All Work And No Play

I have very little news to tell you, if I'm honest. It's now Sunday morning and I'm back in work. Worked some crazy hours in the week and was in the office till a quarter to eight last night. Tinseltroos is also putting in the hours at the moment too so I have a kindred spirit at least. I really hope it's all going to be worth it, because it's really hard going at the moment. It is one the aspects of visual effects that I think very few people outside the industry appreciate; the whole amount of effort it takes to do anything worthwhile is huge.

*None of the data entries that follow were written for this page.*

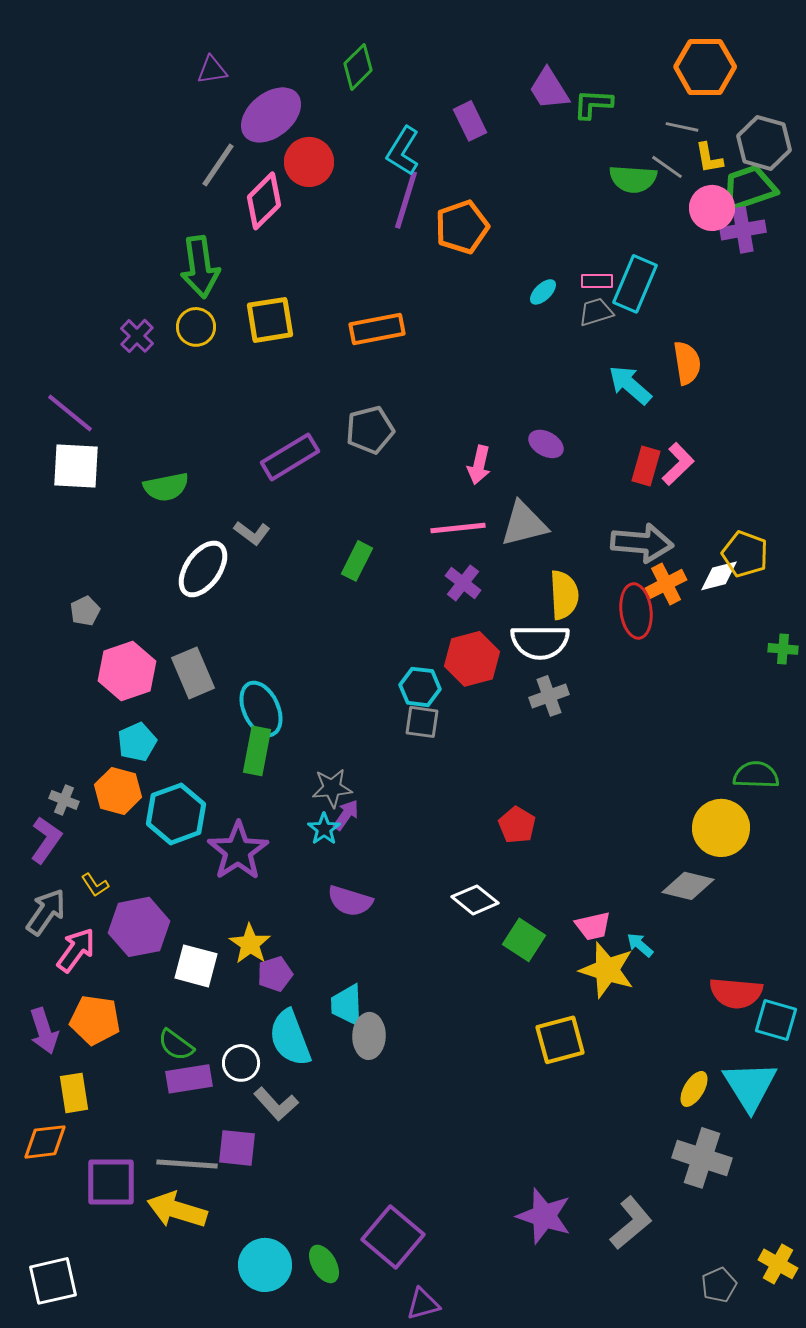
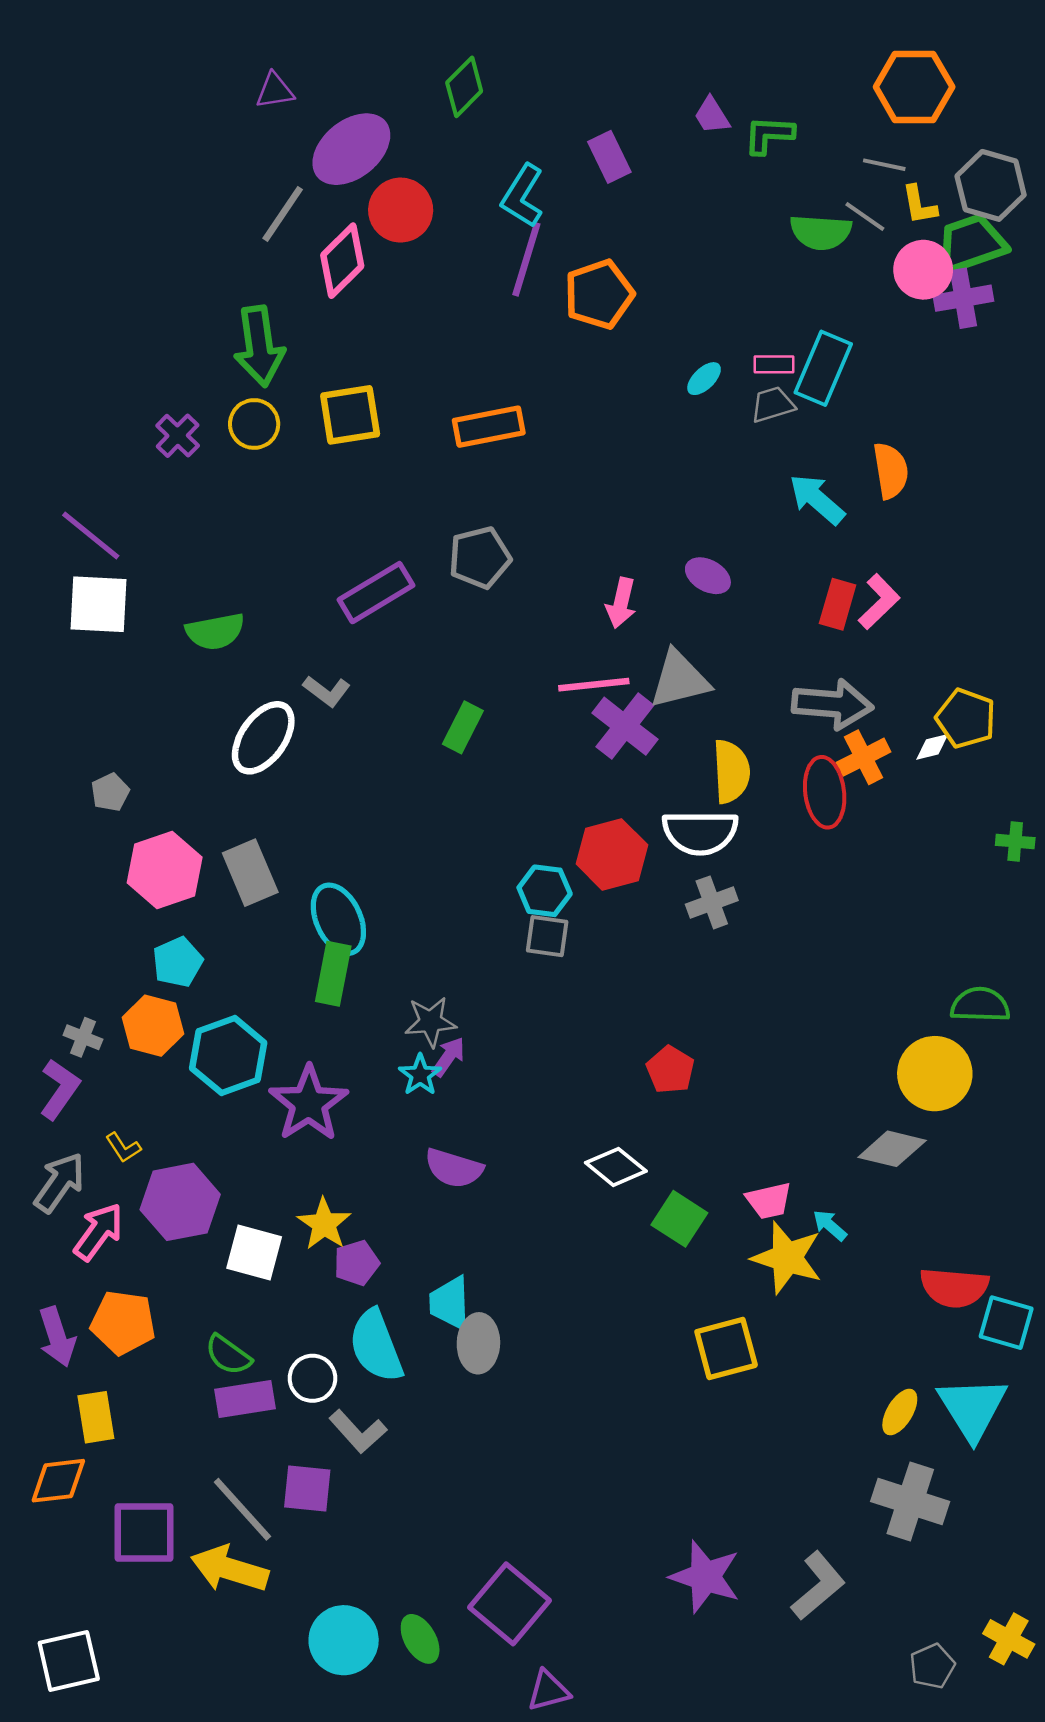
purple trapezoid: (549, 89) -> (712, 115), size x0.7
white diamond: (719, 576) -> (932, 747), size x0.7
purple cross: (463, 583) -> (625, 726), moved, size x1.4
gray line: (187, 1164) -> (242, 1509), turned 44

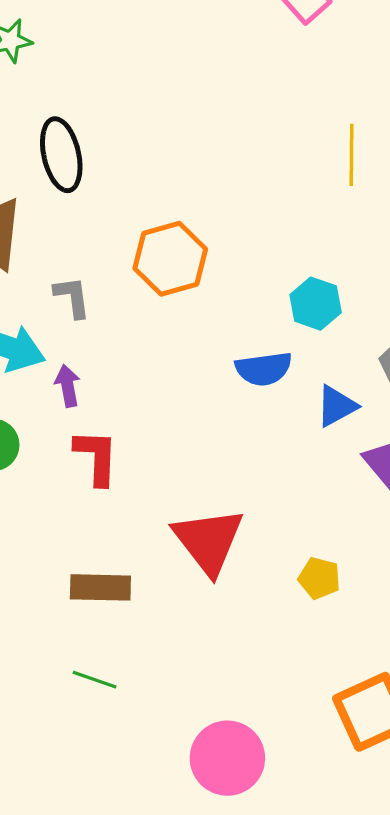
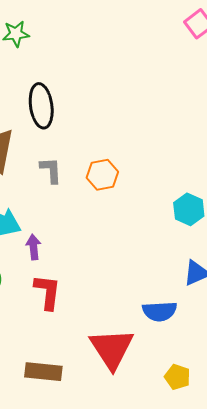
orange hexagon: (170, 259) -> (102, 175), size x0.7
gray L-shape: (72, 297) -> (51, 170), moved
blue semicircle: (264, 369) -> (160, 311), moved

I suppose the best way I can explain is to take the current movie I'm on as an example. It is going to be released on 13th July worldwide (that date should tell you what it is if you care about such things). By the time we finish we'll have been working for 18 months on the film. Non stop. For eighteen months of effort my little team will have produced perhaps two minutes of footage, if that. And we've been working pretty damn hard for all that time, ramping up to 10-12 hour days for 5-6 months and now we're in the 12-14 hour, 6 or 7 day week working pattern which will continue until we finish. I'll reiterate, all for two minutes of screen time. There are other teams here and at other studios doing the same thing to produce the rest of the effects for the film. The belief that "it's all done with computers nowadays" is largely true, we're all CG visual effects artists but the notion that the machines do the work and it's now easy to create these effects is utterly untrue. And the very tired bunch of people who surround me will back me up on that.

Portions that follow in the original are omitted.